榕树/缠(83)

我顿时如跌入了冰窖,全身冷得整个僵硬。

我记得我一直跑,一直跑,穿过了好几条马路,跑过了无数条街道,累到再也跑不动时,我倒在一座小公园里的草地上。

夏日下午的阳光依旧耀眼,躺在地上,我的眼睛被阳光刺痛的流下眼泪。

我用手臂盖住眼睛,一条温暖的液体顺着脸颊滑落。

我记起了我去取信时,我把信放在逐野的车里离开过一会儿,那时,逐野说,他口渴要喝水,但身上没零钱……离开的十几分钟,完全可以让逐野把信藏起来了。

更何况他经常收取这样的信件,当然知道哪份是比较很重要的……在他的办公室看到那些碎了的纸条时,我还可以欺骗自己逐野没有理由这么做,他不可能会这么做——但,看到他与谢笑然的那一幕,听到谢笑然最后的一句话后,我已经找不到任何理由骗我自己了。

我应该承认,文件的确是逐野拿的,他要让我被迫离开公司,如果无故让我离开一定会让我产生怀疑。

我的心仿佛被撕裂,痛不欲生。

他已经不需要我了,因为,他要跟另一个女人结婚了,不要我了……躺在草地上,我的泪没有止尽的一滴一滴落下。

关了手机,我坐在公园的椅子上,一直呆到深夜。

一阵清凉的夜风吹过,我有些冷的抱住了身体——有些可笑的生理机能,现在这种心情,我居然还觉得肚子好饿。

抬头望着漆黑的夜空,城市的夜晚霓虹灯到处闪烁固然华丽,但是家乡夜晚的天空,星星满天的景致才迷人啊。

煞风景的肚子咕咕叫个不停,苦笑了下,我翻找自己的衣袋,才知道当时自己迷迷糊糊的出门,所以并没有带上多少钱。

不过,零零散散的一些钱还是可以让我吃一顿晚餐的,但,今晚上我要睡哪?

我不想回去,我知道总有一天我会面对所有我不愿面对的事情,但就今天,我不想面对,只想逃。

只能找谁投靠了?我静下来仔细想了想,不久后,我发觉,我根本找不到几个可以投靠的朋友。两年来我的生活一直围绕着逐野打转,下班后直接回家,听逐野的话从不跟同事们外出游玩过。
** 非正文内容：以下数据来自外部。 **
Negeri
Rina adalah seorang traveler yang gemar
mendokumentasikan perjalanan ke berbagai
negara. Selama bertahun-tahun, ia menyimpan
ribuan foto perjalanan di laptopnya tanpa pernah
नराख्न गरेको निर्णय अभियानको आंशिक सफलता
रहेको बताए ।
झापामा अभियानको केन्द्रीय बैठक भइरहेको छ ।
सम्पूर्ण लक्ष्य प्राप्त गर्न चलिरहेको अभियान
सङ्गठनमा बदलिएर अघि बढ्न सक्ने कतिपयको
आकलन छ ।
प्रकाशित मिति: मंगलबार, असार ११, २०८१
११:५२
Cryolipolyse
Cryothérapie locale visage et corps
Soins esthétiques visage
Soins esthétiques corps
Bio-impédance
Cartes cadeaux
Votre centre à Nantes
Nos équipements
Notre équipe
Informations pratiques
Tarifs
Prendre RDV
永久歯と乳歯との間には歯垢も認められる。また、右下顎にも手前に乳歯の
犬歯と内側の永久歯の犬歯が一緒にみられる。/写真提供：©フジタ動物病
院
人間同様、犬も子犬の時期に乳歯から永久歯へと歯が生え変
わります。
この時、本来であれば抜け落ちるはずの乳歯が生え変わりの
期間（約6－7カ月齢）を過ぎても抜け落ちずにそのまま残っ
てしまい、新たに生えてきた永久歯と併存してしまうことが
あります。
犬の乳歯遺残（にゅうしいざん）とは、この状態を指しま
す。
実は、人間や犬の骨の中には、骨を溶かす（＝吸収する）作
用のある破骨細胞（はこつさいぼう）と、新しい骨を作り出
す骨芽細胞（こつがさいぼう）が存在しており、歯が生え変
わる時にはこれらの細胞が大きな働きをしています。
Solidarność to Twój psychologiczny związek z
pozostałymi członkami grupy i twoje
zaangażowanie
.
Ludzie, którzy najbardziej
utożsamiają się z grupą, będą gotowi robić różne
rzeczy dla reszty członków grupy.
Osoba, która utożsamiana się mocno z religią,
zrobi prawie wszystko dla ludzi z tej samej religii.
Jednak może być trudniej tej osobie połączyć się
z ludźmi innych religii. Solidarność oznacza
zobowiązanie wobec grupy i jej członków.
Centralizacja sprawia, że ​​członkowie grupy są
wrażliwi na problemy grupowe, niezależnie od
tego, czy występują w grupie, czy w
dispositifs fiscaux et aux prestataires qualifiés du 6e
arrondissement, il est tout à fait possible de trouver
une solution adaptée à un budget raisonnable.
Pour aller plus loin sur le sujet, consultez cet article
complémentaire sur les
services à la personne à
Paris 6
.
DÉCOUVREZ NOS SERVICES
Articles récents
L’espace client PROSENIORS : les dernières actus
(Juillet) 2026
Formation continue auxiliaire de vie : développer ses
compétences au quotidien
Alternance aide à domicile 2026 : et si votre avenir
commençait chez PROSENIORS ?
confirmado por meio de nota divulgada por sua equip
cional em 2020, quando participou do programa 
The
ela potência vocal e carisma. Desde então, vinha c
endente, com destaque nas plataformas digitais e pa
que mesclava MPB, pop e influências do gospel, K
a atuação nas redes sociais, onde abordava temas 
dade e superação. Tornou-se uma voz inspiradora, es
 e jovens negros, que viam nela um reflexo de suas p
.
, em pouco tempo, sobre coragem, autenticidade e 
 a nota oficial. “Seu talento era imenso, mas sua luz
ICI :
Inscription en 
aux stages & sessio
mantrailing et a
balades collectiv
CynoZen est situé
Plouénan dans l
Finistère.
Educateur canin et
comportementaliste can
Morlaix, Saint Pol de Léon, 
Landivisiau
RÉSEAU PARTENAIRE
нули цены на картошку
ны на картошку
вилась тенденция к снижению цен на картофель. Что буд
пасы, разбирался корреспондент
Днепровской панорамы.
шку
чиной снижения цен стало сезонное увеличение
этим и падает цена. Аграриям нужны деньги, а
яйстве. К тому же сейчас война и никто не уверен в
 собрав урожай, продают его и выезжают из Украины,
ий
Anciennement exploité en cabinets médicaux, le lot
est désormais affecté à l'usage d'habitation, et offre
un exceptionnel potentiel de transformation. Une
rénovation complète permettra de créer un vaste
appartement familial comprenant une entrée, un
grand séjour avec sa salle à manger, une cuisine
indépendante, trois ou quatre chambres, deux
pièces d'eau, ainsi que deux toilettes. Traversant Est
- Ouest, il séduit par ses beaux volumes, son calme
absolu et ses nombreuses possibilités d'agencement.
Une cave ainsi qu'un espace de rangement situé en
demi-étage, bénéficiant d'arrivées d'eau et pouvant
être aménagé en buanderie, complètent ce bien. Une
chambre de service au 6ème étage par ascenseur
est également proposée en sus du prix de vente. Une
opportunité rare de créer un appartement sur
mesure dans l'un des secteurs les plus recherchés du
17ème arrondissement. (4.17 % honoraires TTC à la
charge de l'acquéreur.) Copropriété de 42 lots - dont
逐野、逐野——我之前的生活只有逐野,只想逐野——不知何时,匮乏到,只剩逐野。

终于到了今天,没了逐野后,我什么都没有了。

可笑啊,真可笑!

更可笑的是,今晚,我可能要露宿街头。

正不知道该怎么办时,我想起了一个人,那人便是卫舒。

在“浩天”时我跟卫舒的交情一向不错,并且我记得离开前,他还叫我经常找他聚聚的。

这么一想后,我找到公用电话亭,打了卫舒的电话。

不久,他便接了手机:“喂,哪位?”

“卫舒,是我,丰逐云。”

“哦哦,小丰啊,真意外啊,你会打电话过来。对了,有什么事?”

“我……”

“有事你尽管说,能够上忙的我一定会尽量帮你的!”

“……卫舒,你现在是在家里?”

“对啊。”

“我……我今晚可不可以住你那,就一个晚上。”

“当然可以!我家虽然不大,但正好有间空房,不止一个晚上,你想住多久都没事。”

“卫舒,谢谢你!”

“客气什么!对了,你还不知道我在家哪吧,你说个地方我去接你吧。”

“我在市中心的商业街街口那等你。”

“好。我这就出去接你,很快就到了。”

“嗯。”

交代完后,我挂上了电话。

至此,我的心口莫名的一阵酸涩,差点又想落泪。

没了逐野,我连个安身之所都没有……

离开电话亭向街头走去,我让自己没入层层人海之中。

我到我跟卫舒相约的地方不久,卫舒便开着车赶到了。

在去他家的路上,他有问为什么我要跑出来,我笑笑,说逐野有事不在家,我没钥匙,又不想让逐野知道令他担心的不能安心工作,便想借住他家一晚上。

他一脸明白的模样,便不再追问。

他又问我吃东西了没,我还未回答,我的肚子便急着表明我的现状了。

卫舒明了的一笑,转了车头载着我往餐馆的方向开去。

我请你吃顿好的吧!开着车的他转头对我露出灿烂的笑容。

在卫舒家睡的那一晚上,我一夜辗转难眠。

可能是不习惯,可能是认床,可能是枕头太高了,可能是床太硬了,可能是房间的味道不对,可能是──因为逐野──我第一次一夜不归,他的反应是什麽,会生气会著急会担心会胡思乱想──那次他一夜不归时,我就这样。